-- PROBLEM --
Exact copy, pictures excluded: print the lines from the one with "The height and width of the screenshot is (2261, 375)." through the final line of the records.

-- GIVEN DATA --
·····
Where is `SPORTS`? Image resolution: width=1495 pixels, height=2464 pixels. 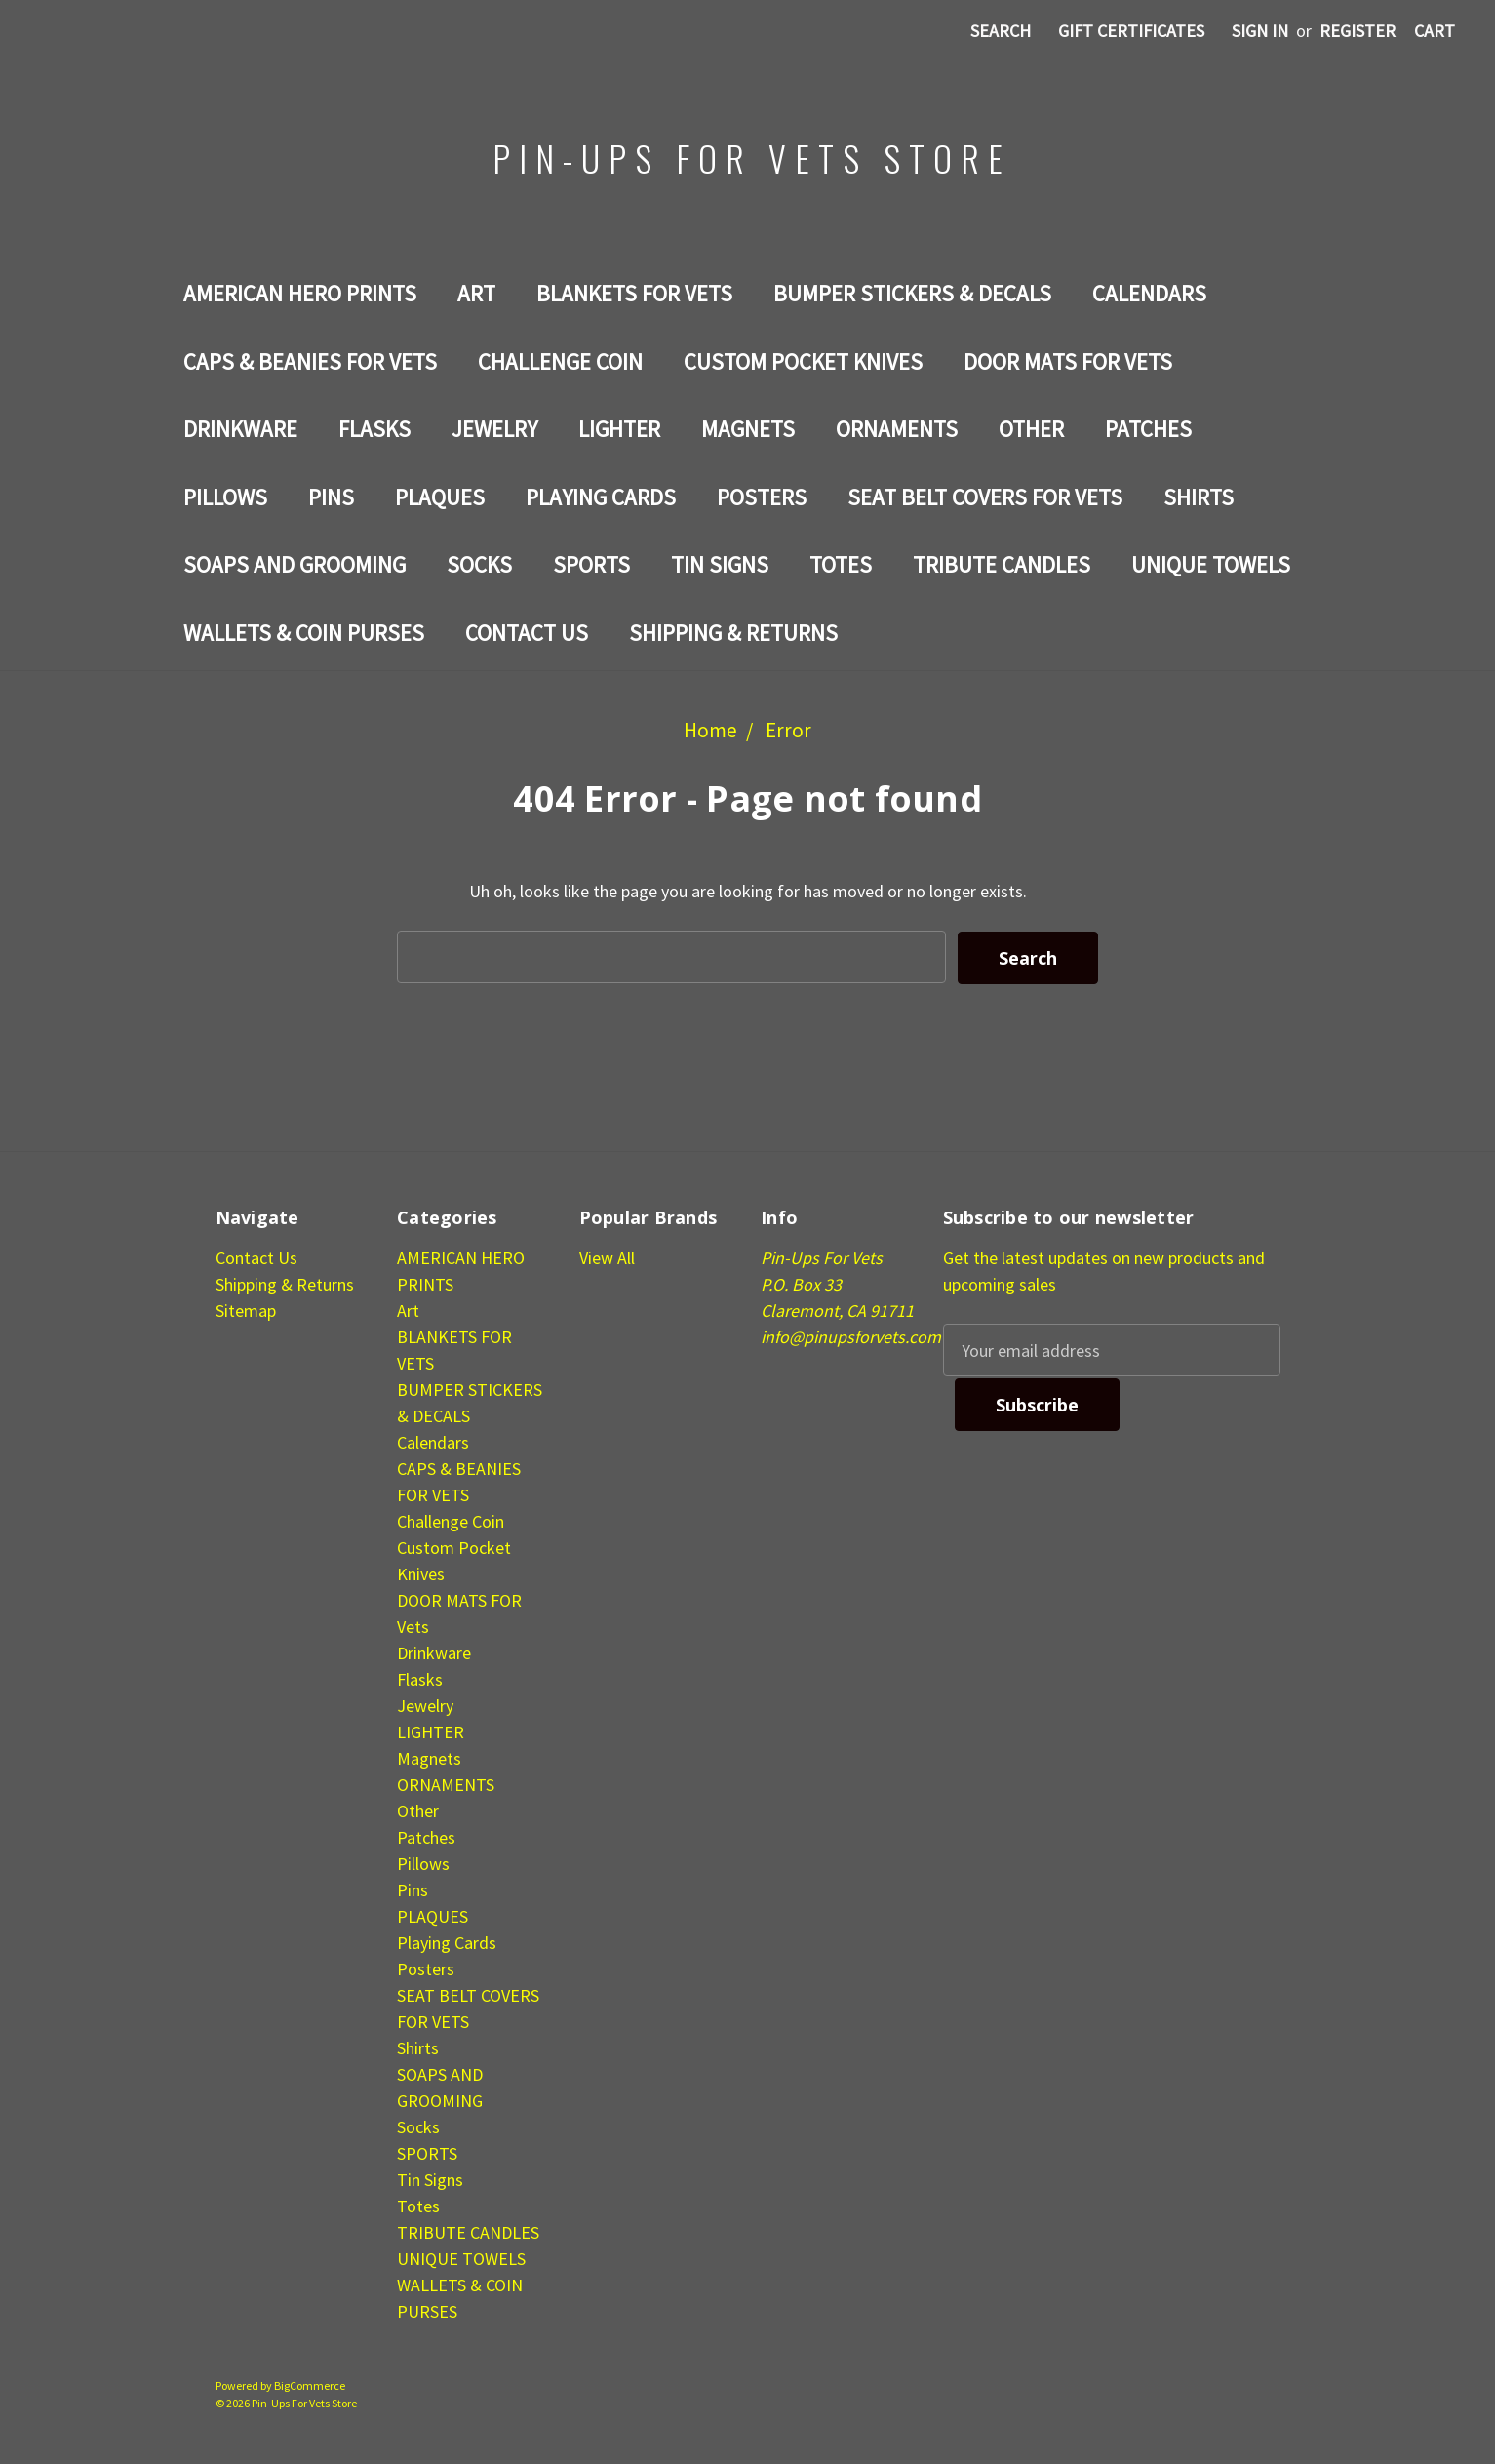 SPORTS is located at coordinates (591, 564).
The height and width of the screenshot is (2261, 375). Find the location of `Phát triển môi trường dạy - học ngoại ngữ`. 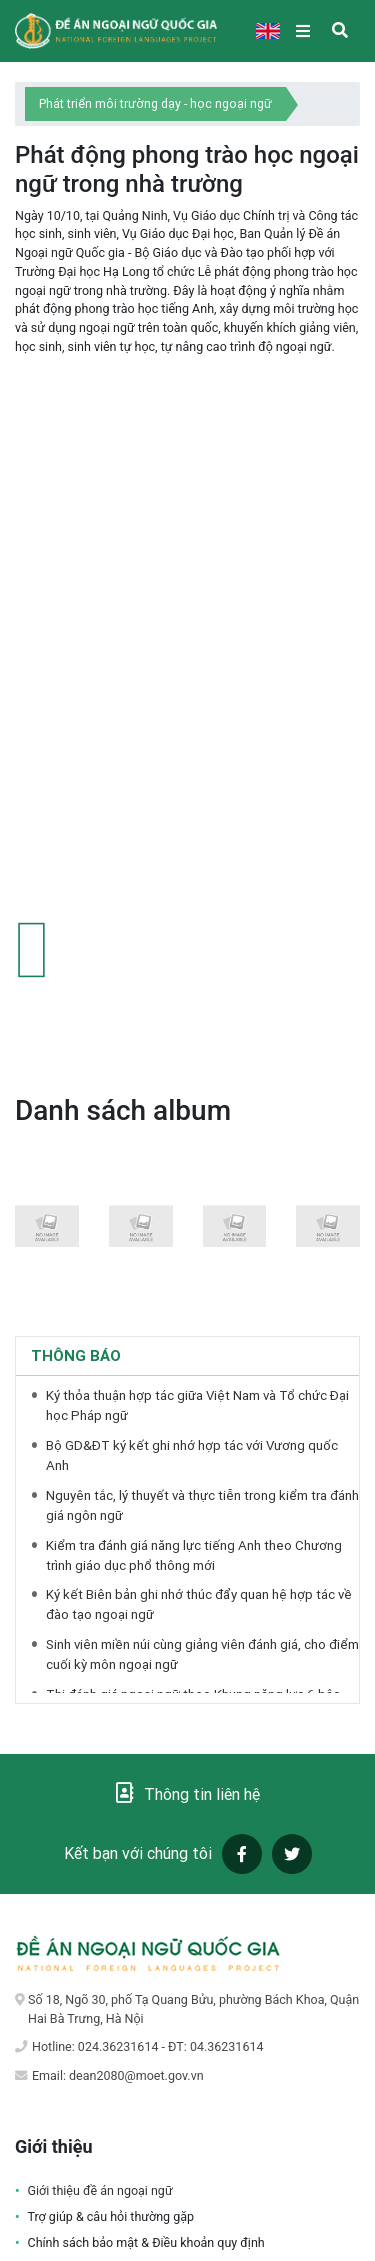

Phát triển môi trường dạy - học ngoại ngữ is located at coordinates (155, 103).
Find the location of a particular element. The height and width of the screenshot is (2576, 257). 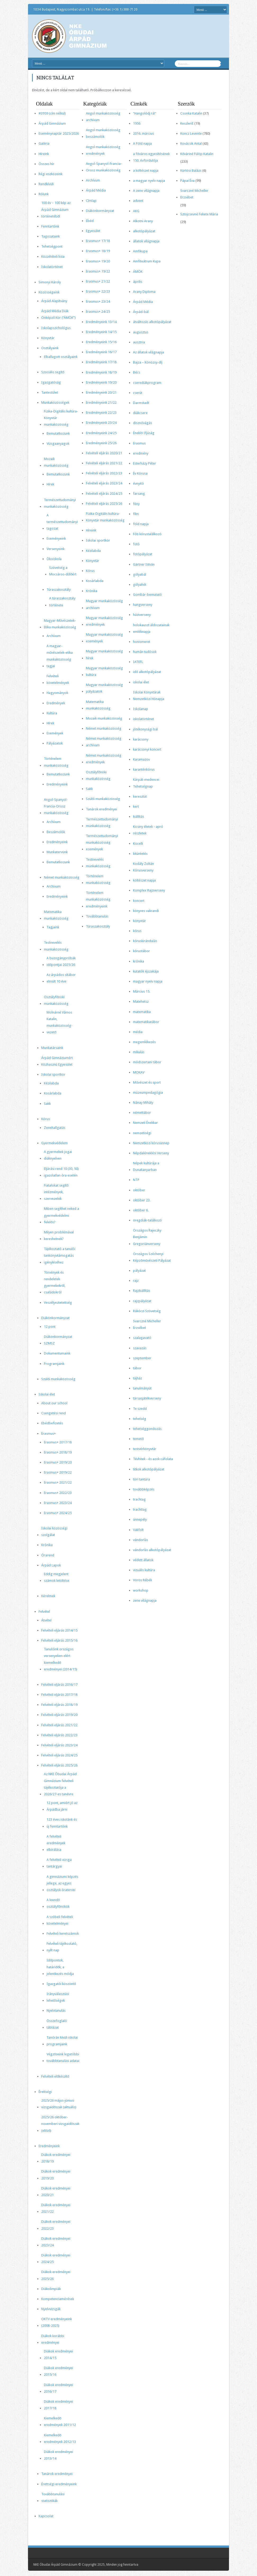

Csonka Katalin is located at coordinates (191, 113).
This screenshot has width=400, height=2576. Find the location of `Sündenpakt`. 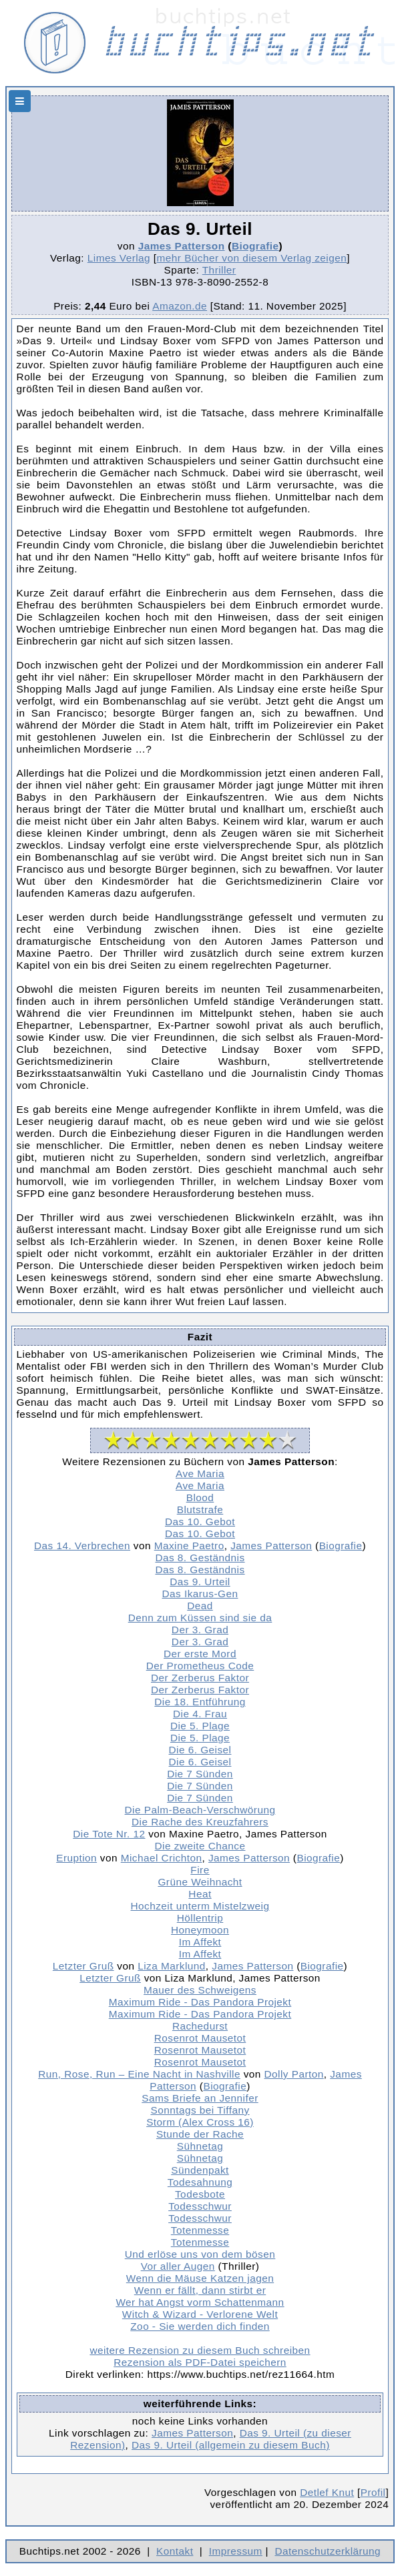

Sündenpakt is located at coordinates (200, 2170).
·····
-- WRITTEN ANSWER --
The height and width of the screenshot is (2261, 375). Find the location of `Phát triển môi trường dạy - học ngoại ngữ`. 

Phát triển môi trường dạy - học ngoại ngữ is located at coordinates (155, 103).
Find the location of a particular element. The height and width of the screenshot is (2576, 257). 

Csonka Katalin is located at coordinates (191, 113).
This screenshot has width=400, height=2576. Find the location of `Sündenpakt`. 

Sündenpakt is located at coordinates (200, 2170).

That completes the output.